Photo by Katja Ano on Unsplash
To understand where we’re heading, it helps to remember where we began. Two decades ago, the global conversation revolved around eight simple, urgent promises: the Millennium Development Goals. It was a time when HIV/AIDS loomed like a shadow across continents, and when the UN struggled under the weight of its own fragmentation. There was even a moment when leaders imagined a single, unified UN presence in every country. A bold idea of the One UN that dissolved quietly, filed away as too idealistic. Now, as the SDGs approach their final stretch, the UN stands at a far more precarious crossroads.
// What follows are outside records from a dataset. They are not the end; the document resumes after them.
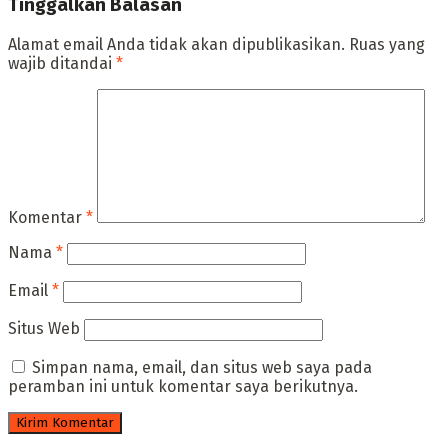
Tinggalkan Balasan
Alamat email Anda tidak akan dipublikasikan.
Ruas yang
wajib ditandai
*
Komentar
*
Nama
*
Email
*
Situs Web
Simpan nama, email, dan situs web saya pada
peramban ini untuk komentar saya berikutnya.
Not just fragmented but also underfunded, it faces existential questions about its future.
The MDGs were signposts in the development discourse and central to measuring the sector's progress. Although donor-driven, they did contribute to a more coherent understanding of what was the role of international development cooperation in contributing to a better future. The later editions of the 17 goals have been harder to grasp, and the results of the SDGs, beyond the cry "we are not on track", have been difficult to hear. The truth is, dividing the ambitions of humankind into 17 distinct, colourful boxes is, of course, quite absurd. Goals overlap, collide, and sometimes undermine each other when pursued in isolation. And yet, the idea of a shared structure for debating the global goals, a place where the world gathers to imagine its future, is worth defending.
But who is now setting the agenda for the beyond 2030? At least one group has already stepped forward. Deafening a universal rights-based agenda, and the civic space as a key enabler of the equitable transformation. Forus, a global network of national civil society organisations and regional coalitions, has gathered its members' aspirations in the Forus Post 2030 Vision Paper. Forus’ vision pushes beyond the old development vocabulary and ODA-based development discourse. For instance, it points to the failures of the International Financial Architecture that shape the lives of billions, yet remain far removed from the democratic ideals of the SDGs and global commitments. While we do not need 17 colourful boxes of unrelated ambitions that everyone can pick from, we need a space for a debate on the direction of humanity, and the more diverse, open, and equitable it is, the more courage we have to learn from past mistakes. Kudos to Forus for being early to set their parameters for that debate!